### TASK DETAILS
Restate the records below exactly. Pictures are not part of the copy.

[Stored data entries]
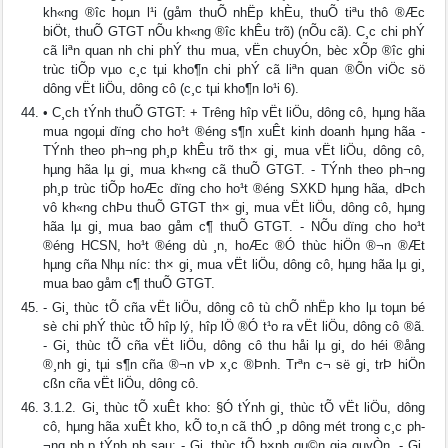
kh«ng ®­îc hoµn l¹i (gåm thuÕ nhËp khÈu, thuÕ tiªu thô ®Æc
biÖt, thuÕ GTGT nÕu kh«ng ®­îc khÊu trõ) (nÕu cã). C¸c chi phÝ
cã liªn quan nh­ chi phÝ thu mua, vËn chuyÓn, bèc xÕp ®­îc ghi
trùc tiÕp vµo c¸c tµi kho¶n chi phÝ cã liªn quan ®Õn viÖc sö
dông vËt liÖu, dông cô (c¸c tµi kho¶n lo¹i 6).
• C¸ch tÝnh thuÕ GTGT: + Tr­êng hîp vËt liÖu, dông cô, hµng hãa
mua ngoµi dïng cho ho¹t ®éng s¶n xuÊt kinh doanh hµng hãa -
TÝnh theo ph­¬ng ph¸p khÊu trõ th× gi¸ mua vËt liÖu, dông cô,
hµng hãa lµ gi¸ mua kh«ng cã thuÕ GTGT. - TÝnh theo ph­¬ng
ph¸p trùc tiÕp hoÆc dïng cho ho¹t ®éng SXKD hµng hãa, dÞch
vô kh«ng chÞu thuÕ GTGT th× gi¸ mua vËt liÖu, dông cô, hµng
hãa lµ gi¸ mua bao gåm c¶ thuÕ GTGT. - NÕu dïng cho ho¹t
®éng HCSN, ho¹t ®éng dù ¸n, hoÆc ®Ó thùc hiÖn ®¬n ®Æt
hµng cña Nhµ n­íc: th× gi¸ mua vËt liÖu, dông cô, hµng hãa lµ gi¸
mua bao gåm c¶ thuÕ GTGT.
- Gi¸ thùc tÕ cña vËt liÖu, dông cô tù chÕ nhËp kho lµ toµn bé
sè chi phÝ thùc tÕ hîp lý, hîp lÖ ®Ó t¹o ra vËt liÖu, dông cô ®ã.
- Gi¸ thùc tÕ cña vËt liÖu, dông cô thu håi lµ gi¸ do héi ®ång
®¸nh gi¸ tµi s¶n cña ®¬n vÞ x¸c ®Þnh. Trªn c¬ së gi¸ trÞ hiÖn
cßn cña vËt liÖu, dông cô.
3.1.2. Gi¸ thùc tÕ xuÊt kho: §Ó tÝnh gi¸ thùc tÕ vËt liÖu, dông
cô, hµng hãa xuÊt kho, kÕ to¸n cã thÓ ¸p dông mét trong c¸c ph­
¬ng ph¸p tÝnh nh­ sau: - Gi¸ thùc tÕ b×nh qu©n gia quyÒn. - Gi¸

### RESPONSE TO THIS TASK
kh«ng ®­îc hoµn l¹i (gåm thuÕ nhËp khÈu, thuÕ tiªu thô ®Æc
biÖt, thuÕ GTGT nÕu kh«ng ®­îc khÊu trõ) (nÕu cã). C¸c chi phÝ
cã liªn quan nh­ chi phÝ thu mua, vËn chuyÓn, bèc xÕp ®­îc ghi
trùc tiÕp vµo c¸c tµi kho¶n chi phÝ cã liªn quan ®Õn viÖc sö
dông vËt liÖu, dông cô (c¸c tµi kho¶n lo¹i 6).
• C¸ch tÝnh thuÕ GTGT: + Tr­êng hîp vËt liÖu, dông cô, hµng hãa
mua ngoµi dïng cho ho¹t ®éng s¶n xuÊt kinh doanh hµng hãa -
TÝnh theo ph­¬ng ph¸p khÊu trõ th× gi¸ mua vËt liÖu, dông cô,
hµng hãa lµ gi¸ mua kh«ng cã thuÕ GTGT. - TÝnh theo ph­¬ng
ph¸p trùc tiÕp hoÆc dïng cho ho¹t ®éng SXKD hµng hãa, dÞch
vô kh«ng chÞu thuÕ GTGT th× gi¸ mua vËt liÖu, dông cô, hµng
hãa lµ gi¸ mua bao gåm c¶ thuÕ GTGT. - NÕu dïng cho ho¹t
®éng HCSN, ho¹t ®éng dù ¸n, hoÆc ®Ó thùc hiÖn ®¬n ®Æt
hµng cña Nhµ n­íc: th× gi¸ mua vËt liÖu, dông cô, hµng hãa lµ gi¸
mua bao gåm c¶ thuÕ GTGT.
- Gi¸ thùc tÕ cña vËt liÖu, dông cô tù chÕ nhËp kho lµ toµn bé
sè chi phÝ thùc tÕ hîp lý, hîp lÖ ®Ó t¹o ra vËt liÖu, dông cô ®ã.
- Gi¸ thùc tÕ cña vËt liÖu, dông cô thu håi lµ gi¸ do héi ®ång
®¸nh gi¸ tµi s¶n cña ®¬n vÞ x¸c ®Þnh. Trªn c¬ së gi¸ trÞ hiÖn
cßn cña vËt liÖu, dông cô.
3.1.2. Gi¸ thùc tÕ xuÊt kho: §Ó tÝnh gi¸ thùc tÕ vËt liÖu, dông
cô, hµng hãa xuÊt kho, kÕ to¸n cã thÓ ¸p dông mét trong c¸c ph­
¬ng ph¸p tÝnh nh­ sau: - Gi¸ thùc tÕ b×nh qu©n gia quyÒn. - Gi¸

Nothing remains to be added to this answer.